Last night, New York’s Office of the Attorney General announced that its investigation of the Trump Organization has progressed from a civil to a criminal case. A civil case would involve something like, “We learned you’ve underpaid your taxes, and you have to pay a fine.” A criminal case investigates more serious, deliberate violations.
Of course, the attorney general is an elected official, who perhaps has a political incentive to play up her investigation, which means any announcement needs to be taken with a measure of skepticism. But, even allowing for Letitia James’s political ambitions, there is a sound public-interest rationale behind such an announcement: The American people need to be prepared for the fairly likely possibility that the former president will be prosecuted.
While polling on the matter is scant, I’ve found that even among news-savvy liberals I speak with, few people grasp the severity of Trump’s legal exposure. Trump fans “know” he is a brilliant businessman based on the character he portrayed in a reality show, and Trump haters have heard about his financial difficulties.
His likely criminal record has been discussed much less frequently, and often in fairly long, dense reported investigative stories. The best of these was a 2018 New York Times report describing Trump’s practice of creating fake shell companies to bury profits. The Times described this as “outright fraud” — fraud being a defined crime, not just an aggressive use of tax shelters or operating in legal gray areas. And while most of that fraud took place decades ago, other reporting has built a very strong case that Trump has engaged in tax fraud much more recently.

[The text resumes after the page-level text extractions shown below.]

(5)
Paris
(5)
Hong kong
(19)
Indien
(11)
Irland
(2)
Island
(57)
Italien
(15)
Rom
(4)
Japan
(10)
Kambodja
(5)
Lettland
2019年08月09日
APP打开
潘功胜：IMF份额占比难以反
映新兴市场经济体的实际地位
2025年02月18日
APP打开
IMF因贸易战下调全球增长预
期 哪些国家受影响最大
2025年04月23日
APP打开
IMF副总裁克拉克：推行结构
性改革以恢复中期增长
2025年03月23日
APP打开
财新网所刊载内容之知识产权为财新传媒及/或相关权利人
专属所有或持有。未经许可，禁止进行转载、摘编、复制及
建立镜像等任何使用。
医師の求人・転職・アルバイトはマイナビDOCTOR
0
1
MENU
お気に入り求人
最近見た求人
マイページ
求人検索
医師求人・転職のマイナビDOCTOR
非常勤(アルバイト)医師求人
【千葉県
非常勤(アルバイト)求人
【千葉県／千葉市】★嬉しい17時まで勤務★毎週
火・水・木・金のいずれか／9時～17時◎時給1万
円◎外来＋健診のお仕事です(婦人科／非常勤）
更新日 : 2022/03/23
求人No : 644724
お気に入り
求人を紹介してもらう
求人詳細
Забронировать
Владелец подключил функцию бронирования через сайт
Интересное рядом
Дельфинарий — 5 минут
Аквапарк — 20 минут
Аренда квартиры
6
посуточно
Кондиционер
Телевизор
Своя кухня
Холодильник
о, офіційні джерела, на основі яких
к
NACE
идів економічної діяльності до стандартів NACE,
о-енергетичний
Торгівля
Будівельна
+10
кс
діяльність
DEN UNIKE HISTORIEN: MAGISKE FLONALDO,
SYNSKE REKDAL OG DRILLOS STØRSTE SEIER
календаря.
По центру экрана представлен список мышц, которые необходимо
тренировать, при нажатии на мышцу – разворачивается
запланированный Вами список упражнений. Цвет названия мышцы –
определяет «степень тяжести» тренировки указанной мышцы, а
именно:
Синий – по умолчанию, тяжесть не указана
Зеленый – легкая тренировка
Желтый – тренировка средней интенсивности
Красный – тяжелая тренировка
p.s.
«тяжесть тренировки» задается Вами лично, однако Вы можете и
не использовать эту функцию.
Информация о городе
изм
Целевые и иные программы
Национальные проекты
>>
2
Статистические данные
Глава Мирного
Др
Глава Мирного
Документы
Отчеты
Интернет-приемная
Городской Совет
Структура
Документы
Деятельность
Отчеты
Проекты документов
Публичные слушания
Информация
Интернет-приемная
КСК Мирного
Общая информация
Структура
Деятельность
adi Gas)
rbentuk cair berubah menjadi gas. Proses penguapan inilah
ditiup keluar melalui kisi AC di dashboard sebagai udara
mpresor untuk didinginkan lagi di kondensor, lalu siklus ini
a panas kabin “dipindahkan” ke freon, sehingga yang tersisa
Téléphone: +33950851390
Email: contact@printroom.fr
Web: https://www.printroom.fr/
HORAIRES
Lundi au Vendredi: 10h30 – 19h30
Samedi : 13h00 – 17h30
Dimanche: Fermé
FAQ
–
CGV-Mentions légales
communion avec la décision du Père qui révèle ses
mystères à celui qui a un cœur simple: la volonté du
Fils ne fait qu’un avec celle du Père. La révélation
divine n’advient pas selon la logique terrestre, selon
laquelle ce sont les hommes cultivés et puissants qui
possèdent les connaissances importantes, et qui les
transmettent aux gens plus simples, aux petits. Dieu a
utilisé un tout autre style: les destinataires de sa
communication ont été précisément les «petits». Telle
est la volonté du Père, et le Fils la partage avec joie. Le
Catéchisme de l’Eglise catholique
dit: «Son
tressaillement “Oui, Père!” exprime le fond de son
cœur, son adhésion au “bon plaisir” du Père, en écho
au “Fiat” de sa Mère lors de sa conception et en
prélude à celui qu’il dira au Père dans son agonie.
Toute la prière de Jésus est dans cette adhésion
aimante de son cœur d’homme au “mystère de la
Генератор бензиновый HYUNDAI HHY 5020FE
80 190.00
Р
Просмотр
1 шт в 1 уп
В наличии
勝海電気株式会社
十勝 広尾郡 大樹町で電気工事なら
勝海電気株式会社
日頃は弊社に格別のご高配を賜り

There is also an overarching cynicism that none of this will amount to much in the end, created primarily by the anticlimactic denouement of the Mueller investigation. But Trump had key advantages he could use against Mueller: The special prosecutor was following department guidelines that prevented him from accusing Trump of a crime. Trump could fire Mueller at any moment; he could supply his testimony in the form of evasive, lawyered-up written answers; and he could dangle pardons to subordinates like Paul Manafort and Roger Stone to keep them from testifying against him.
None of these advantages apply to his legal defense against New York State. More dangerously for Trump, prosecutors appear to have leverage to get his main accountant, Allen Weisselberg, to cooperate.

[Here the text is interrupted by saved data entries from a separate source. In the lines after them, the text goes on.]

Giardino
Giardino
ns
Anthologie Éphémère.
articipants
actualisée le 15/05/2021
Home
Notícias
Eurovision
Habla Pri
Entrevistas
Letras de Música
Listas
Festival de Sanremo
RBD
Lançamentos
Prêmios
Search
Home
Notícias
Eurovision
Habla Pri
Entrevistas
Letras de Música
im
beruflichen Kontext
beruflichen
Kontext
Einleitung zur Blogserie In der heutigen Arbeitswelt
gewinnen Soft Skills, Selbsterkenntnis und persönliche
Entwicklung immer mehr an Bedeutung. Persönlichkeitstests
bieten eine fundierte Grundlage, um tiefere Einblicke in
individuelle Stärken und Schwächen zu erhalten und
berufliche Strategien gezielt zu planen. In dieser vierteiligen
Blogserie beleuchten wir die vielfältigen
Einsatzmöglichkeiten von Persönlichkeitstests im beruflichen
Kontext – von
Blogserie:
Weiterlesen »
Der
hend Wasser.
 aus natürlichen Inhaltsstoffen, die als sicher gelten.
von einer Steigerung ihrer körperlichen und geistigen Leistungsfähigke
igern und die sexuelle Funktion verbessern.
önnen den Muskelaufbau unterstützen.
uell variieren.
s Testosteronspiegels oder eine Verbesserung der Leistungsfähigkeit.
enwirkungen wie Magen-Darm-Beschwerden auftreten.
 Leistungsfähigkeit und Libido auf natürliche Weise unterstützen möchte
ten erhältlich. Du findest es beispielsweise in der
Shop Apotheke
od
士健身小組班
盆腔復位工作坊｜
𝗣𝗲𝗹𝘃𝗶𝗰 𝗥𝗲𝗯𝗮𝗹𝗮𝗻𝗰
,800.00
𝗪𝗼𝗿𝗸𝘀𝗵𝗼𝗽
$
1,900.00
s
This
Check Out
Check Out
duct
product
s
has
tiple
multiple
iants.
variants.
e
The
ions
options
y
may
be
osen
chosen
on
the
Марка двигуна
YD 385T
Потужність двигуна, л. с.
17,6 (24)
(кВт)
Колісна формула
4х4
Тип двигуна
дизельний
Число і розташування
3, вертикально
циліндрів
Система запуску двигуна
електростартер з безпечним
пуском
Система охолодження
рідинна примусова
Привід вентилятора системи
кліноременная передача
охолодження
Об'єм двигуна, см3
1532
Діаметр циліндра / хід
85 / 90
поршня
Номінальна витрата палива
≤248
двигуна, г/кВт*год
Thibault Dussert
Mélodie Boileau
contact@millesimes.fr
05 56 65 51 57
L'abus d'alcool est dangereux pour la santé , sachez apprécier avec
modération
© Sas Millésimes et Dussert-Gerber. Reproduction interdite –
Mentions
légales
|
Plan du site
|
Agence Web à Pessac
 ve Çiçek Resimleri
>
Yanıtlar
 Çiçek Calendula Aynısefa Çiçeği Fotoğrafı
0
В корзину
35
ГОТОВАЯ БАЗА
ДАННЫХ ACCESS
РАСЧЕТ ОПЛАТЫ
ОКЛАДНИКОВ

Weisselberg’s compensation included what appear to be under-the-table payments to his family. The Trump Organization reportedly gave Weisselberg’s son a rent-free New York apartment, and reportedly paid his grandchildrens’ private-school tuition. The significance of these relatively small-bore violations is that they implicate Weisselberg, his son, or both in apparent tax evasion.
Prosecuting financial crimes is very difficult to do without an inside cooperator, but the revelations about Weisselberg reveal a pretty direct path for getting him to flip on his boss.

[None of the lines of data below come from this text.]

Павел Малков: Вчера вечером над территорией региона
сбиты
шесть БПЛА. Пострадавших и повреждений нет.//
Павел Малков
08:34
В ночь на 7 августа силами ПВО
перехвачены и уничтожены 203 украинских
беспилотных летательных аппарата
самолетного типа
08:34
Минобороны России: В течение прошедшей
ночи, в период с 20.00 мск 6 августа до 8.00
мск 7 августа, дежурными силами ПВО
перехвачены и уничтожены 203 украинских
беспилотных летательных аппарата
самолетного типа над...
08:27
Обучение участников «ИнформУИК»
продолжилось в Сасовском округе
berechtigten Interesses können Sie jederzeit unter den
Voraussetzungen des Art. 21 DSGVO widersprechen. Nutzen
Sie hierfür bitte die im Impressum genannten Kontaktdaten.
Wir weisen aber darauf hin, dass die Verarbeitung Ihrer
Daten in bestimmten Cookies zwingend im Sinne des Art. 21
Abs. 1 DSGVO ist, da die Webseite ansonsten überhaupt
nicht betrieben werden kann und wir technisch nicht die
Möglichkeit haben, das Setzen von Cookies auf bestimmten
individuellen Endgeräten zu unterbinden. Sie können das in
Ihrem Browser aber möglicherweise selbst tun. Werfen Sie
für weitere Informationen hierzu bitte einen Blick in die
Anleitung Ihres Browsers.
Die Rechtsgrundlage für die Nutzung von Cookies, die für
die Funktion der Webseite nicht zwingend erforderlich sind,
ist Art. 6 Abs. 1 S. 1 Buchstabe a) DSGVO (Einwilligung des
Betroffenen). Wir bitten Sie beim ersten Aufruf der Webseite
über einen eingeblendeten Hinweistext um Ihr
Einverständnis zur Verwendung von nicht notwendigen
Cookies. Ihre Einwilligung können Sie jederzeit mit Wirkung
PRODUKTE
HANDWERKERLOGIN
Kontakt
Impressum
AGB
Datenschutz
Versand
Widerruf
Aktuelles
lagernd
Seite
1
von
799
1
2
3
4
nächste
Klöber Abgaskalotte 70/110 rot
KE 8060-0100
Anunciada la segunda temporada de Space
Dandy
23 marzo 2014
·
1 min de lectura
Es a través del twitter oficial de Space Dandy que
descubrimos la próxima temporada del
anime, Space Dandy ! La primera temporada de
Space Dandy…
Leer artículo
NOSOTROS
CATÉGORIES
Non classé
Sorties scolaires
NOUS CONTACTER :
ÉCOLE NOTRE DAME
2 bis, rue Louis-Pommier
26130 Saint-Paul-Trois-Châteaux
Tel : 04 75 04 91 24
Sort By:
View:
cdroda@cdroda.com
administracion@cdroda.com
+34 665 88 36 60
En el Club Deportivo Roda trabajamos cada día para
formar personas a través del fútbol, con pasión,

A criminal prosecution of a former president, especially one who is still functioning as his party’s leader, would be an unsettling and potentially traumatic development. I wrote last year about the dilemma it would present: The upside of imposing accountability for his decades of operating outside the law without consequence would be offset by the dangerous perception that he was just facing political retaliation.
As president, Trump constantly threatened to lock up his political enemies, reflecting his belief that the legal system was merely a tool that he could use to punish them. (One reason he believes this is that he is, himself, a crook, who, like many criminals, assumes that everybody else is either a fellow criminal or a sucker.)
The worst thing prosecutors could do would be to spring charges on Trump before a public completely unprepared for the news.
The more surprised the public is to learn of charges against Trump (should they be filed), the easier it will be for Trump to depict them as political. Trump’s criminal defense will be the legal equivalent of his familiar political message: corroding confidence in public institutions and spreading his belief that corruption is the norm.
The biggest risk of charging Trump with crimes is that the news will come as a shock to Americans. They need to understand that he isn’t facing criminal accountability because he lost, but because it should have happened years ago.